### RECORDS PROVIDED
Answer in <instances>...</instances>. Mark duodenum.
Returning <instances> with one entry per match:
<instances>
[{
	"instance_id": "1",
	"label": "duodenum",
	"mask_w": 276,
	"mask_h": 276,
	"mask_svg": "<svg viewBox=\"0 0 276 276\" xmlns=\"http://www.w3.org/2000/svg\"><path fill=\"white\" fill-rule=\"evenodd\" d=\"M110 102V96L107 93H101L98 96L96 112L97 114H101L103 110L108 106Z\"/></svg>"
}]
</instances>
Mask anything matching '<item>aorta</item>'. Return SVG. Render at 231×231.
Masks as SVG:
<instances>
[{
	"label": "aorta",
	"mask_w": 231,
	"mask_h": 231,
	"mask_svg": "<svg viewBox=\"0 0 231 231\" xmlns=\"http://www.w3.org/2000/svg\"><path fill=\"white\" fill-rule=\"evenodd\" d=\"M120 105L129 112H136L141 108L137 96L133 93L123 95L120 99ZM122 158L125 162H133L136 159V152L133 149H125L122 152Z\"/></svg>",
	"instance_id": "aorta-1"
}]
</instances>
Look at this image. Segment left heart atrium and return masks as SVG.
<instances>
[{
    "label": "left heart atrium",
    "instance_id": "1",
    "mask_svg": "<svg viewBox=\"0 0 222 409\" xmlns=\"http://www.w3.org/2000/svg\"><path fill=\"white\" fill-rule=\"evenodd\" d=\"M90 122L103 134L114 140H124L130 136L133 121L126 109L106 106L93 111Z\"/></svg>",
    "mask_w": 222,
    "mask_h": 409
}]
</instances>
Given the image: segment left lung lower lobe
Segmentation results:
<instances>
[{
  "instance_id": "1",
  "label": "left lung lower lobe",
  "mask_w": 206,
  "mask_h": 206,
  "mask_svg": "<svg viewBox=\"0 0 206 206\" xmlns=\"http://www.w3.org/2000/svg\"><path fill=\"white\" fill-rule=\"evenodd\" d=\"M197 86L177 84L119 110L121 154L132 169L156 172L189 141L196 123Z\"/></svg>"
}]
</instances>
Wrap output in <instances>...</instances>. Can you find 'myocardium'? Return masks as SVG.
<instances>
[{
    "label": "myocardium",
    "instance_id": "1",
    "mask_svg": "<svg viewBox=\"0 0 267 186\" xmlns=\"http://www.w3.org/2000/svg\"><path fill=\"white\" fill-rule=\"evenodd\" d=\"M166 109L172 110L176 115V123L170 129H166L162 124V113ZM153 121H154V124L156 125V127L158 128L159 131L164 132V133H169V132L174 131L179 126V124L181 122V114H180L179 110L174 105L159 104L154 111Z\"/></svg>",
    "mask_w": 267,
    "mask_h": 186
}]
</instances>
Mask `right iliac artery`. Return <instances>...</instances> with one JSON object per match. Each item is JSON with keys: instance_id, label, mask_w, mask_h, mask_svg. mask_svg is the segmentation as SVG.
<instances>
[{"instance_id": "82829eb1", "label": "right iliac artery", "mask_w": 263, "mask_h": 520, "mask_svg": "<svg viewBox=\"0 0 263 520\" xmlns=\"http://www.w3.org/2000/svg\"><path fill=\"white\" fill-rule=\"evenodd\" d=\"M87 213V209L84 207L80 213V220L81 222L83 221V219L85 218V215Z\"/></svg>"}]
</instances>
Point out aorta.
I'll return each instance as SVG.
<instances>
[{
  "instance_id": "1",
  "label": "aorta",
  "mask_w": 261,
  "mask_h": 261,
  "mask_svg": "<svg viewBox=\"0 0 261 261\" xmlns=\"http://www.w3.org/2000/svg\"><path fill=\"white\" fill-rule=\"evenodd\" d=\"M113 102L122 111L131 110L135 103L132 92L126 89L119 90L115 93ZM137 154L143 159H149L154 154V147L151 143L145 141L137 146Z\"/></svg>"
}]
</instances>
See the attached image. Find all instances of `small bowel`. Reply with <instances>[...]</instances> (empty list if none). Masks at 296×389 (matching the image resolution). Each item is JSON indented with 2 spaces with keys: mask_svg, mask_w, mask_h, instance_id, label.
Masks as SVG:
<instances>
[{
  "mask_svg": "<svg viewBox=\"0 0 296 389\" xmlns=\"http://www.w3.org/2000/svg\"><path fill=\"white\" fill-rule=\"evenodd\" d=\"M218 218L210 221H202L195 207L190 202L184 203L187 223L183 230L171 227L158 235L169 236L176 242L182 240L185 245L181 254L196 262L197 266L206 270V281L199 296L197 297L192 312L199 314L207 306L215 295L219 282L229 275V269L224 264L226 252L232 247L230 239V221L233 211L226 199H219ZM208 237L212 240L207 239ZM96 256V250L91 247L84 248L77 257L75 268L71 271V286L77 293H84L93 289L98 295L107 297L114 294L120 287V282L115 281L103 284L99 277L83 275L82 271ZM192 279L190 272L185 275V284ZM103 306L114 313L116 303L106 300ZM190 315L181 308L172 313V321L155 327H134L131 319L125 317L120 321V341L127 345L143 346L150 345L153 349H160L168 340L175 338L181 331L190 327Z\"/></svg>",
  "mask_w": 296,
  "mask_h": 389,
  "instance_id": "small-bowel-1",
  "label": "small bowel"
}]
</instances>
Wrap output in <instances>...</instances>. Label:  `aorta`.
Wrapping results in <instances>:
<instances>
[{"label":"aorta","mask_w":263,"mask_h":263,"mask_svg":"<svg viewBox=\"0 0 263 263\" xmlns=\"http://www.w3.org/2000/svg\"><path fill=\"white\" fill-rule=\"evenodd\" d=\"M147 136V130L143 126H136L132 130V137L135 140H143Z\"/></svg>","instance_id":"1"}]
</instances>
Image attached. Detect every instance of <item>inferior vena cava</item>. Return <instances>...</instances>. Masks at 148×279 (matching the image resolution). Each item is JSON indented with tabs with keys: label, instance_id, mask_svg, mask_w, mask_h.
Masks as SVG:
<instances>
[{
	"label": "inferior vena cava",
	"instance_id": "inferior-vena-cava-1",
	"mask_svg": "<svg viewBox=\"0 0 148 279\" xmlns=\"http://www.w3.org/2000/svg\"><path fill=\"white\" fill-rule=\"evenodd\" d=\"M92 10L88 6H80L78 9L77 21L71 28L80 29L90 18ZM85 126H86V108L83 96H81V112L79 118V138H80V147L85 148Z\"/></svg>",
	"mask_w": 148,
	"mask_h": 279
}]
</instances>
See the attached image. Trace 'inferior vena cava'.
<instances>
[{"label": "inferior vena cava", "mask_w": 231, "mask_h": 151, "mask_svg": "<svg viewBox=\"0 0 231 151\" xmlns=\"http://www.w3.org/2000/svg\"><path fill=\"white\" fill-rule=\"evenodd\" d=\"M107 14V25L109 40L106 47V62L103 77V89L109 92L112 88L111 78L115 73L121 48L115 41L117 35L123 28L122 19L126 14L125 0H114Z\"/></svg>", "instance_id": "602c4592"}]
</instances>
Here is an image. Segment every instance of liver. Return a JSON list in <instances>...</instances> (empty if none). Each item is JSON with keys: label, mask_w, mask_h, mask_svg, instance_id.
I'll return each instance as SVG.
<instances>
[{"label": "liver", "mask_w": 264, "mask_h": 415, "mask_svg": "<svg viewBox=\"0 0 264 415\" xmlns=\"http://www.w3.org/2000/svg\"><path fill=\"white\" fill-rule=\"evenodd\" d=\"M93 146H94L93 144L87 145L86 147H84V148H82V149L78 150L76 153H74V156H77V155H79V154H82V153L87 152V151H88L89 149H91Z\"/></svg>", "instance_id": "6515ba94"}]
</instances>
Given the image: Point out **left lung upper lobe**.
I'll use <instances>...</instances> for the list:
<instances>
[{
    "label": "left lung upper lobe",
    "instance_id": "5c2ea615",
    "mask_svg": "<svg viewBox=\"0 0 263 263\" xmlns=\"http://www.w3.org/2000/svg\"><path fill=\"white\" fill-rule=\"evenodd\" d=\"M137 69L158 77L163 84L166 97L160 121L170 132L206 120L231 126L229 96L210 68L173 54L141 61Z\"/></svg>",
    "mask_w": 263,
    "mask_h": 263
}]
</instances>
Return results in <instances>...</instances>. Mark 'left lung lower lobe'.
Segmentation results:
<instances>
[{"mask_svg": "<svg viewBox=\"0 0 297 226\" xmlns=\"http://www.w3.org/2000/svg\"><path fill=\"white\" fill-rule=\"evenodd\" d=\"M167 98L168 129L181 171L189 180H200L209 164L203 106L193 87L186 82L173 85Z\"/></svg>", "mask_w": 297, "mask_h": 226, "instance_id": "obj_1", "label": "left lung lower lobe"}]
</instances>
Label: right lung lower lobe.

### EXERCISE OBJECTIVE
Return only the lines running from the line with "See the attached image. Trace" to the last line of the records, both included, exactly as written.

### TASK SOLUTION
See the attached image. Trace 'inferior vena cava'.
<instances>
[{"label": "inferior vena cava", "mask_w": 231, "mask_h": 151, "mask_svg": "<svg viewBox=\"0 0 231 151\" xmlns=\"http://www.w3.org/2000/svg\"><path fill=\"white\" fill-rule=\"evenodd\" d=\"M107 14V25L109 40L106 47V62L103 77V89L109 92L112 88L111 78L115 73L121 48L115 41L117 35L123 28L122 19L126 14L125 0H114Z\"/></svg>", "instance_id": "602c4592"}]
</instances>
Here is an image. Segment every instance of liver. Return a JSON list in <instances>...</instances> (empty if none). Each item is JSON with keys: label, mask_w, mask_h, mask_svg, instance_id.
I'll return each instance as SVG.
<instances>
[{"label": "liver", "mask_w": 264, "mask_h": 415, "mask_svg": "<svg viewBox=\"0 0 264 415\" xmlns=\"http://www.w3.org/2000/svg\"><path fill=\"white\" fill-rule=\"evenodd\" d=\"M93 146H94L93 144L87 145L86 147H84V148H82V149L78 150L76 153H74V156H77V155H79V154H82V153L87 152V151H88L89 149H91Z\"/></svg>", "instance_id": "6515ba94"}]
</instances>
Given the image: Point out **left lung upper lobe**.
I'll use <instances>...</instances> for the list:
<instances>
[{
    "label": "left lung upper lobe",
    "instance_id": "5c2ea615",
    "mask_svg": "<svg viewBox=\"0 0 263 263\" xmlns=\"http://www.w3.org/2000/svg\"><path fill=\"white\" fill-rule=\"evenodd\" d=\"M137 69L158 77L163 84L166 97L160 121L170 132L206 120L231 126L229 96L210 68L173 54L141 61Z\"/></svg>",
    "mask_w": 263,
    "mask_h": 263
}]
</instances>
Return results in <instances>...</instances>. Mark 'left lung lower lobe'.
Segmentation results:
<instances>
[{"mask_svg": "<svg viewBox=\"0 0 297 226\" xmlns=\"http://www.w3.org/2000/svg\"><path fill=\"white\" fill-rule=\"evenodd\" d=\"M167 98L168 129L181 171L189 180H200L209 164L203 106L193 87L186 82L173 85Z\"/></svg>", "mask_w": 297, "mask_h": 226, "instance_id": "obj_1", "label": "left lung lower lobe"}]
</instances>
Label: right lung lower lobe.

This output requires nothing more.